Bernardino Luino (born 27 March 1951) is an Italian painter and etcher. He is one of the founders of the group La Metacosa and currently teaches at the Accademia di Belle Arti di Brera in Milan.

== Biography==
Luino was born in Latina, Italy. In 1971 he enrolled in the Accademia di Belle Arti in Rome where his teachers included Alberto Ziveri and Franco Gentilini. He then moved to the Accademia in Florence in 1973, where, under Alberto Manfredi, he produced his first engravings, discovering a medium he would continue to work with throughout his career. His earliest mature works were exhibited in Florence in 1975, in the artist's first solo show.

In 1976, Bernardino Luino moved to Milan, where he met Gianfranco Ferroni. In 1979, Bernardino Luino, together with Giuseppe Bartolini, Gianfranco Ferroni, Sandro Luporini, Lino Mannocci and Giorgio Tonelli, founded the group La Metacosa.

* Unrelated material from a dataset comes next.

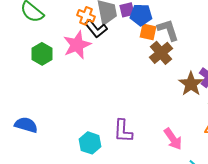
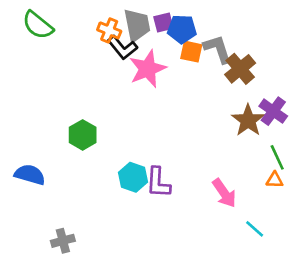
pink star: (77, 45) -> (148, 69), moved
brown cross: (161, 53) -> (240, 69), moved
green hexagon: (42, 54) -> (83, 135), moved
cyan hexagon: (90, 143) -> (133, 177), moved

The group exhibited together from 1979 to 1983.

In 1982, Milan's gallery Il Fante di Spade held a solo exhibition of Bernardino Luino's works, presented by Franco Solmi, at the time Director of the Museo Giorgio Morandi in Bologna. For the first time, the interior scenes that would become one of the central motifs in the artist's oeuvre were displayed.

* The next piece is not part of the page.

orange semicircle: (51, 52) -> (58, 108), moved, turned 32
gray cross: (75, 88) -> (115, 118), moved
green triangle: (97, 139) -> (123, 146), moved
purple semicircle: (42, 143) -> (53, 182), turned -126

Over the following years, Bernardino Luino's paintings were exhibited at the XXIX, XXXI and XXXII Biennale Nazionale d’arte, while his etchings were presented at the IV, V and VI Triennale dell’incisione in Milan (Palazzo della Permanenente), and at the exhibition Grafica italiana contemporanea, organized in 1982 by the Quadriennale Nazionale d’arte in Rome.

In 1985 the Gallery Henoch held Bernardino Luino's first solo show in New York, which was followed by two more solo shows in 1988 and 1994. During the solo show of 1988, the great American Hollywood director Billy Wilder acquired one of Bernardino Luino's paintings, declaring, in a letter sent to the artist, "I love your stuff". In 1988 and 2002, Bernardino Luino's works were included in the Armory Show.

Between 1990 and 2000, three important solo shows were dedicated to the artist in Milan. In 1992, the Galleria Appiani Arte Trentadue curated the exhibition Dipinti Recenti, presented by Maurizio Fagiolo dell’Arco. On that occasion, Bernadino Luino's nudes were exhibited for the first time. In 1998, it followed in the same gallery the retrospective Bernardino Luino: dipinti e tecniche miste, 1987-1998, with catalogue published by Skira. In 2003, at the Galleria Merieschi, Vittorio Sgarbi presented La luce di Luino.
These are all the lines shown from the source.